DUBLIN, Ireland–An enormous deficit has been discovered in the pension fund that covers thousands of credit union employees in this country.
According to The Irish Independent, the €78 million deficit is so large it has the potential to financially destabilize the sector.
“The shortfall has ballooned from just €6 million in 2017. It hit €20 million in 2020, but it has jumped to €78 million for this year, due to the impact of low interest rates on the scheme,” the Independent reported.
The retirement program is overseen by the Irish League of Credit Unions and covers staff in that organization along with employees in affiliated credit unions.
“The shortfall will have to be made up by individual credit unions that are members of the league,” the Independent reported, citing a memo from pension advisers to the league marked “confidential” that the publication said it had reviewed. “There are now fears the debacle will lead to mass resignations of individual credit unions from the league…”
Executives ‘Annoyed’
According to the Irish Independent, credit union executives are annoyed they were given no forewarning about the rapidly deteriorating state of the scheme after being summoned to online meetings, with some expressing surprise at the “extent of the financial mess it is in.”

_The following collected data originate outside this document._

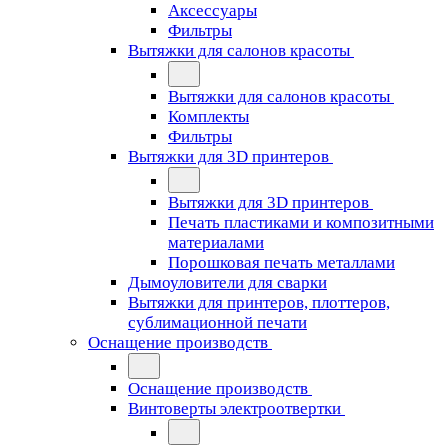
Аксессуары
Фильтры
Вытяжки для салонов красоты
Вытяжки для салонов красоты
Комплекты
Фильтры
Вытяжки для 3D принтеров
Вытяжки для 3D принтеров
Печать пластиками и композитными
материалами
Порошковая печать металлами
Дымоуловители для сварки
Вытяжки для принтеров, плоттеров,
сублимационной печати
Оснащение производств
Оснащение производств
Винтоверты электроотвертки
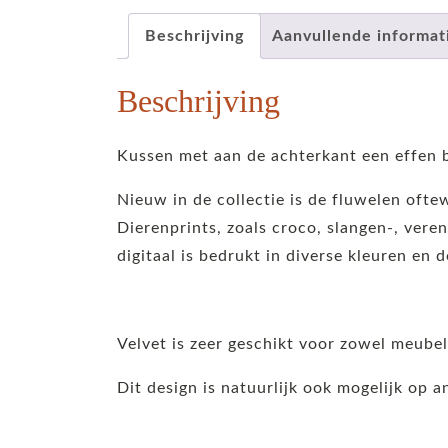
Beschrijving
Aanvullende informat
Beschrijving
Kussen met aan de achterkant een effen b
Nieuw in de collectie is de fluwelen ofte
Dierenprints, zoals croco, slangen-, veren
digitaal is bedrukt in diverse kleuren en d
Velvet is zeer geschikt voor zowel meube
Dit design is natuurlijk ook mogelijk op 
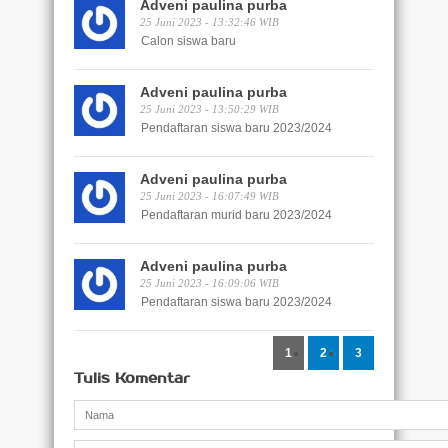
Adveni paulina purba
25 Juni 2023 - 13:32:46 WIB
Calon siswa baru
Adveni paulina purba
25 Juni 2023 - 13:50:29 WIB
Pendaftaran siswa baru 2023/2024
Adveni paulina purba
25 Juni 2023 - 16:07:49 WIB
Pendaftaran murid baru 2023/2024
Adveni paulina purba
25 Juni 2023 - 16:09:06 WIB
Pendaftaran siswa baru 2023/2024
1
2
3
Tulis Komentar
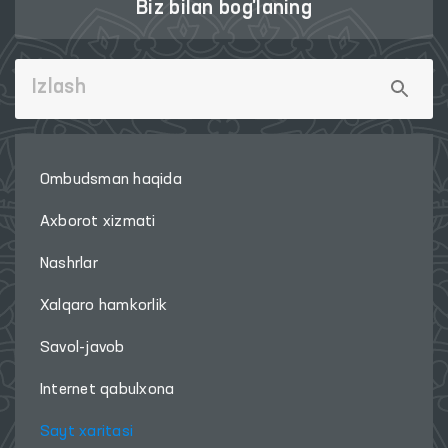
Biz bilan bog'laning
Ombudsman haqida
Axborot xizmati
Nashrlar
Xalqaro hamkorlik
Savol-javob
Internet qabulxona
Sayt xaritasi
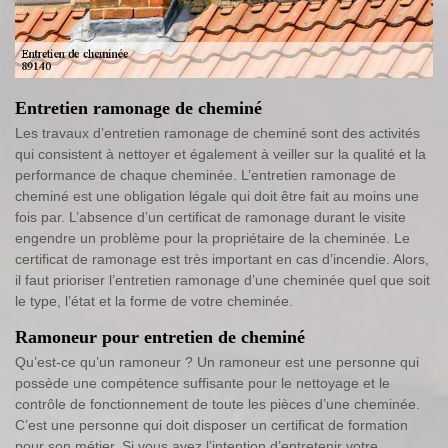
Entretien ramonage de cheminé
Les travaux d’entretien ramonage de cheminé sont des activités
qui consistent à nettoyer et également à veiller sur la qualité et la
performance de chaque cheminée. L’entretien ramonage de
cheminé est une obligation légale qui doit être fait au moins une
fois par. L’absence d’un certificat de ramonage durant le visite
engendre un problème pour la propriétaire de la cheminée. Le
certificat de ramonage est très important en cas d’incendie. Alors,
il faut prioriser l’entretien ramonage d’une cheminée quel que soit
le type, l’état et la forme de votre cheminée.
Ramoneur pour entretien de cheminé
Qu’est-ce qu’un ramoneur ? Un ramoneur est une personne qui
possède une compétence suffisante pour le nettoyage et le
contrôle de fonctionnement de toute les pièces d’une cheminée.
C’est une personne qui doit disposer un certificat de formation
pour son métier. Si vous avez l’intention d’entretenir votre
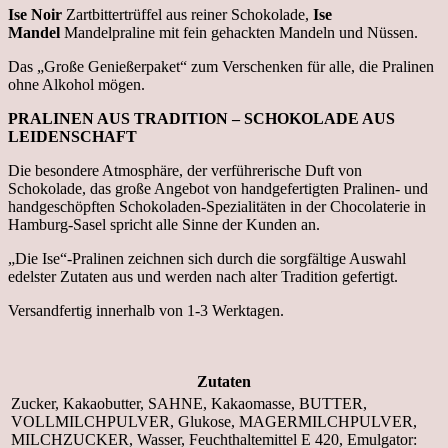
Ise Noir
Zartbittertrüffel aus reiner Schokolade,
Ise
Mandel
Mandelpraline mit fein gehackten Mandeln und Nüssen.
Das „Große Genießerpaket“ zum Verschenken für alle, die Pralinen
ohne Alkohol mögen.
PRALINEN AUS TRADITION – SCHOKOLADE AUS
LEIDENSCHAFT
Die besondere Atmosphäre, der verführerische Duft von
Schokolade, das große Angebot von handgefertigten Pralinen- und
handgeschöpften Schokoladen-Spezialitäten in der Chocolaterie in
Hamburg-Sasel spricht alle Sinne der Kunden an.
„Die Ise“-Pralinen zeichnen sich durch die sorgfältige Auswahl
edelster Zutaten aus und werden nach alter Tradition gefertigt.
Versandfertig innerhalb von 1-3 Werktagen.
Zutaten
Zucker, Kakaobutter, SAHNE, Kakaomasse, BUTTER,
VOLLMILCHPULVER, Glukose, MAGERMILCHPULVER,
MILCHZUCKER, Wasser, Feuchthaltemittel E 420, Emulgator:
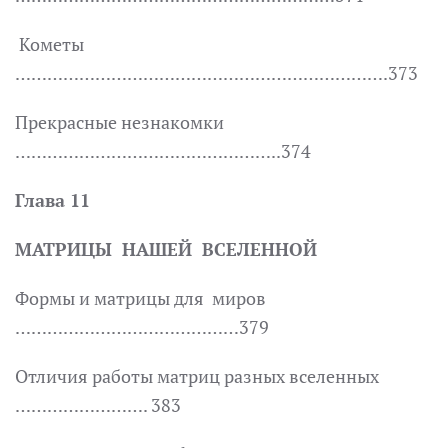
Кометы
…………………………………………………………….373
Прекрасные незнакомки
…………………………………………..374
Глава 11
МАТРИЦЫ НАШЕЙ ВСЕЛЕННОЙ
Формы и матрицы для миров
……………………………………379
Отличия работы матриц разных вселенных
……………………. 383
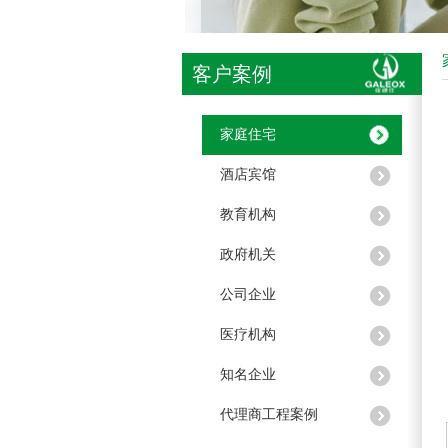
客户案例
家庭住宅
酒店宾馆
教育机构
政府机关
公司企业
医疗机构
知名企业
代理商工程案例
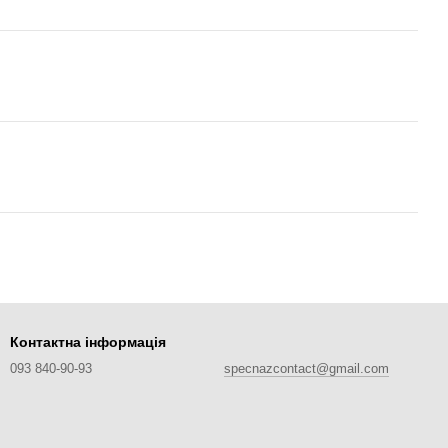
Контактна інформація
093 840-90-93
specnazcontact@gmail.com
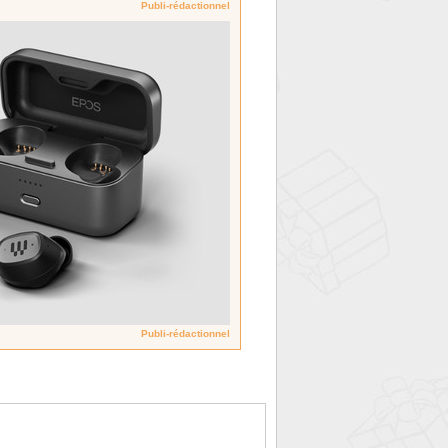
Publi-rédactionnel
Publi-rédactionnel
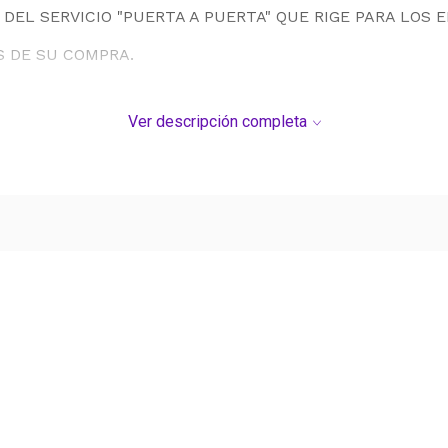
DEL SERVICIO "PUERTA A PUERTA" QUE RIGE PARA LOS 
S DE SU COMPRA.
Ver descripción completa
Ver más contenido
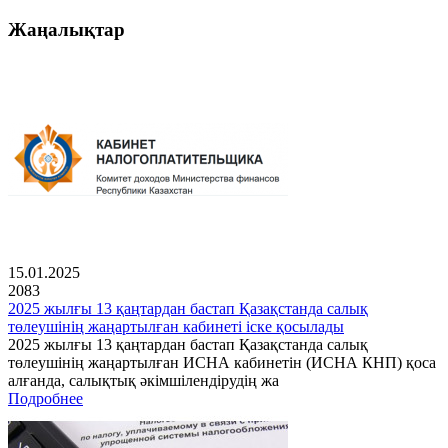
Жаңалықтар
15.01.2025
2083
2025 жылғы 13 қаңтардан бастап Қазақстанда салық
төлеушінің жаңартылған кабинеті іске қосылады
2025 жылғы 13 қаңтардан бастап Қазақстанда салық
төлеушінің жаңартылған ИСНА кабинетін (ИСНА КНП) қоса
алғанда, салықтық әкімшілендірудің жа
Подробнее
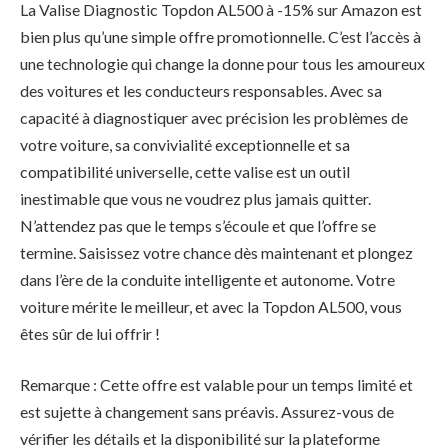
La Valise Diagnostic Topdon AL500 à -15% sur Amazon est
bien plus qu’une simple offre promotionnelle. C’est l’accès à
une technologie qui change la donne pour tous les amoureux
des voitures et les conducteurs responsables. Avec sa
capacité à diagnostiquer avec précision les problèmes de
votre voiture, sa convivialité exceptionnelle et sa
compatibilité universelle, cette valise est un outil
inestimable que vous ne voudrez plus jamais quitter.
N’attendez pas que le temps s’écoule et que l’offre se
termine. Saisissez votre chance dès maintenant et plongez
dans l’ère de la conduite intelligente et autonome. Votre
voiture mérite le meilleur, et avec la Topdon AL500, vous
êtes sûr de lui offrir !
Remarque : Cette offre est valable pour un temps limité et
est sujette à changement sans préavis. Assurez-vous de
vérifier les détails et la disponibilité sur la plateforme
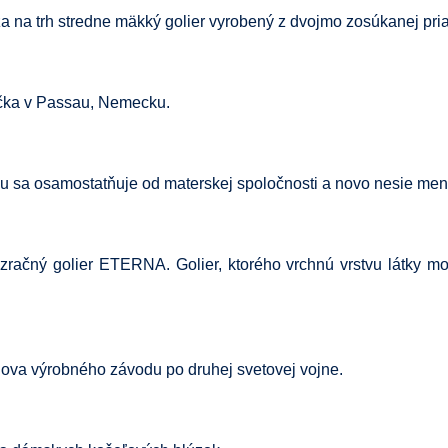
a trh stredne mäkký golier vyrobený z dvojmo zosúkanej priadz
čka v Passau, Nemecku.
 sa osamostatňuje od materskej spoločnosti a novo nesie men
zračný golier ETERNA. Golier, ktorého vrchnú vrstvu látky 
va výrobného závodu po druhej svetovej vojne.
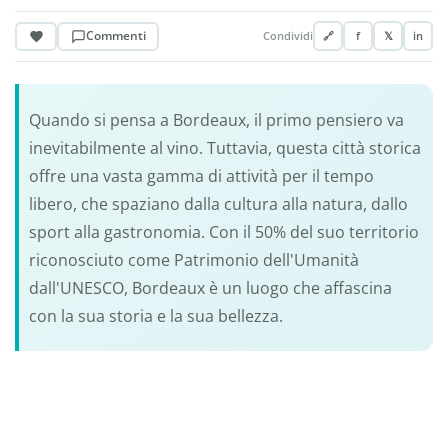
Commenti
Condividi
🔗
f
𝕏
in
Quando si pensa a Bordeaux, il primo pensiero va
inevitabilmente al vino. Tuttavia, questa città storica
offre una vasta gamma di attività per il tempo
libero, che spaziano dalla cultura alla natura, dallo
sport alla gastronomia. Con il 50% del suo territorio
riconosciuto come Patrimonio dell'Umanità
dall'UNESCO, Bordeaux è un luogo che affascina
con la sua storia e la sua bellezza.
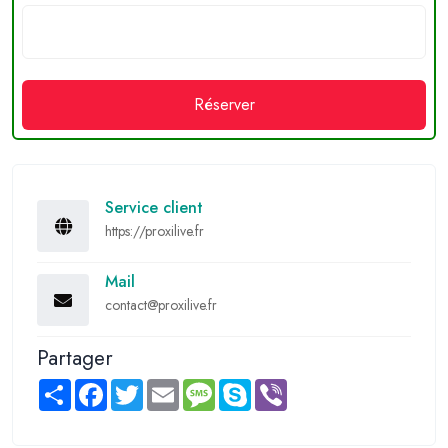
Réserver
Service client
https://proxilive.fr
Mail
contact@proxilive.fr
Partager
Share
Facebook
Twitter
Email
Message
Skype
Viber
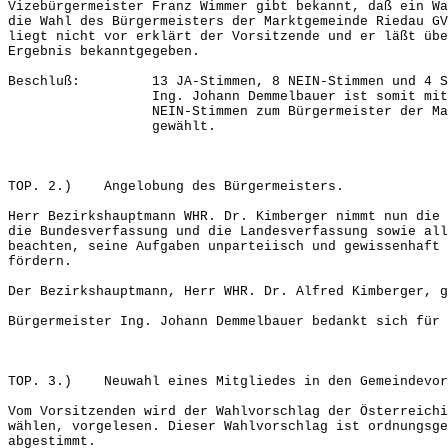
Vizebürgermeister Franz Wimmer gibt bekannt, daß ein Wa
die Wahl des Bürgermeisters der Marktgemeinde Riedau GV
liegt nicht vor erklärt der Vorsitzende und er läßt übe
Ergebnis bekanntgegeben.
Beschluß: 13 JA-Stimmen, 8 NEIN-Stimmen und 4 Sti
Ing. Johann Demmelbauer ist somit mit 13 
NEIN-Stimmen zum Bürgermeister der Marktg
gewählt.
TOP. 2.) Angelobung des Bürgermeisters.
Herr Bezirkshauptmann WHR. Dr. Kimberger nimmt nun die 
die Bundesverfassung und die Landesverfassung sowie all
beachten, seine Aufgaben unparteiisch und gewissenhaft 
fördern.
Der Bezirkshauptmann, Herr WHR. Dr. Alfred Kimberger, g
Bürgermeister Ing. Johann Demmelbauer bedankt sich für 
TOP. 3.) Neuwahl eines Mitgliedes in den Gemeindevor
Vom Vorsitzenden wird der Wahlvorschlag der Österreichi
wählen, vorgelesen. Dieser Wahlvorschlag ist ordnungsge
abgestimmt.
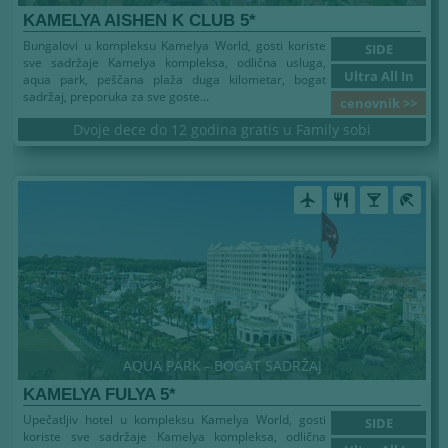
KAMELYA AISHEN K CLUB 5*
Bungalovi u kompleksu Kamelya World, gosti koriste
SIDE
sve sadržaje Kamelya kompleksa, odlična usluga,
Ultra All In
aqua park, peščana plaža duga kilometar, bogat
sadržaj, preporuka za sve goste...
cenovnik >>
Dvoje dece do 12 godina gratis u Family sobi
airplanemode_active
restaurant
local_bar
beach_access
AQUA PARK - BOGAT SADRŽAJ
KAMELYA FULYA 5*
Upečatljiv hotel u kompleksu Kamelya World, gosti
SIDE
koriste sve sadržaje Kamelya kompleksa, odlična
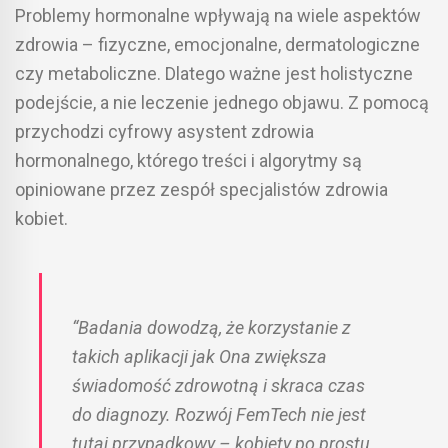
Problemy hormonalne wpływają na wiele aspektów
zdrowia – fizyczne, emocjonalne, dermatologiczne
czy metaboliczne. Dlatego ważne jest holistyczne
podejście, a nie leczenie jednego objawu. Z pomocą
przychodzi cyfrowy asystent zdrowia
hormonalnego, którego treści i algorytmy są
opiniowane przez zespół specjalistów zdrowia
kobiet.
“Badania dowodzą, że korzystanie z
takich aplikacji jak Ona zwiększa
świadomość zdrowotną i skraca czas
do diagnozy. Rozwój FemTech nie jest
tutaj przypadkowy – kobiety po prostu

“Although the funding shortfall will be made up over a number of years, the overall cost of the rescue will have to be booked this year,” the Independent reported. “This was likely to push a number of credit unions into a loss-making situation, senior sources in the movement said. This, in turn, could mean their reserves become depleted, something that will raise huge concerns for the Central Bank, which regulates the sector.”
Several Thousand Employees Affected
The Independent reported there are approximately 1,000 credit union employees who have been paying into the retirement scheme, with another 1,000 scheme members made up of retired staff and those who have yet to retire but have moved jobs. The scheme is a defined-benefit one, which means employees are promised a set pension based on their years of service and final salary, the report added.
“These schemes are being phased out as they are horrendously expensive to fund,” noted the Independent. “The huge deficit in the Irish League of Credit Unions Republic of Ireland Pension Scheme has prompted panicked league board members to call in experts from PwC to outline options for dealing with the black hole in the scheme, and how to fund it. It is so heavily in the red that PwC has recommended that from next month it should be closed off to new members, and no new pension benefits should accrue to existing staff, who will be switched to a different scheme.”
Employees’ Plan Being Transferred
The Independent said credit union employees have been told they will be transferred to a defined-contribution scheme. The league stressed the rescue plan would protect the benefits the staff had built up in the past.
Around 100 credit unions and the league staff are part of the scheme after a number of credit unions pulled out in the last few years due to the expense of funding it, the Independent said. The contribution level has been 33.2% of each staff members’ wages.